1200 Urban Center Drive

Birmingham, AL 35242

Re:        Registration Statement on Form S-4

Ladies and Gentlemen:

We have acted as counsel to Vulcan Materials Company, a New Jersey corporation (the “Company”) in connection with the preparation of the Company’s registration statement on Form S-4 (the “Registration Statement”) under the Securities Act of 1933, as amended (the “1933 Act”), filed by the Company today with the Securities and Exchange Commission (the “Commission”). The Registration Statement relates to the proposed offer and sale by the Company of up to $460,949,000 principal amount of the Company’s 4.70% Notes due 2048 (the “Exchange Notes”) in exchange for a like principal amount of the Company’s outstanding 4.70% Notes due 2048 (the “Original Notes”; such offer and sale, as described more fully in the Registration Statement, the “Exchange Offering”).

The Exchange Notes are to be issued pursuant to the Indenture dated as of February 23, 2018, between the Company and Regions Bank, as trustee (the “Indenture”). This opinion is delivered to you pursuant to Item 601(b)(5) of Regulation S-K of the Commission.

As the Company’s counsel, we have examined originals or copies, certified or otherwise identified to our satisfaction as being true and complete copies of the originals, of the Indenture, the form of the Exchange Notes, the Registration Statement and such other documents, corporate records, certificates of officers of the Company and of public officials and other instruments and documents as we have deemed necessary or advisable to enable us to render the opinions expressed below.

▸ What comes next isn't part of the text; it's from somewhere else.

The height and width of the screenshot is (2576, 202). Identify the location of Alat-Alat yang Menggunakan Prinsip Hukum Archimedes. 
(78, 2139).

In connection with such examination, we have assumed (i) the genuineness of all signatures and the legal capacity of all signatories; (ii) the authenticity of all documents submitted to us as originals and the conformity to original documents of all documents submitted to us as certified or photostatic copies; (iii) that the Indenture constitutes the enforceable obligation of the trustee; and (iv) the proper issuance and accuracy of certificates of public officials and representatives of the Company.

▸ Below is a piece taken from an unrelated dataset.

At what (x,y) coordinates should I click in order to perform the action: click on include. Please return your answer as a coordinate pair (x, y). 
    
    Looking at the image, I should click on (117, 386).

Based on and subject to the foregoing assumptions and the other assumptions contained herein, and having regard for such legal considerations as we deem relevant, it is our opinion that (i) the Exchange Notes will, when duly executed, authenticated, issued and delivered in exchange


for the Original Notes in accordance with the terms and provisions of the Indenture and the Exchange Offering, constitute valid and binding obligations of the Company, enforceable against the Company in accordance with their terms, subject to (a) the effect of any bankruptcy, insolvency, reorganization, moratorium, arrangement or similar laws affecting the rights and remedies of creditors’ generally, including the effect of statutory or other laws regarding fraudulent transfers or preferential transfers, and (b) general principles of equity, including concepts of materiality, reasonableness, good faith and fair dealing and the possible unavailability of specific performance, injunctive relief or other equitable remedies regardless of whether enforceability is considered in a proceeding in equity or at law. We express no opinion regarding the effectiveness of any waiver of stay, extension or usury laws or of unknown future rights or provisions relating to indemnification, exculpation or contribution, to the extent such provisions may be held unenforceable as contrary to federal or state securities laws.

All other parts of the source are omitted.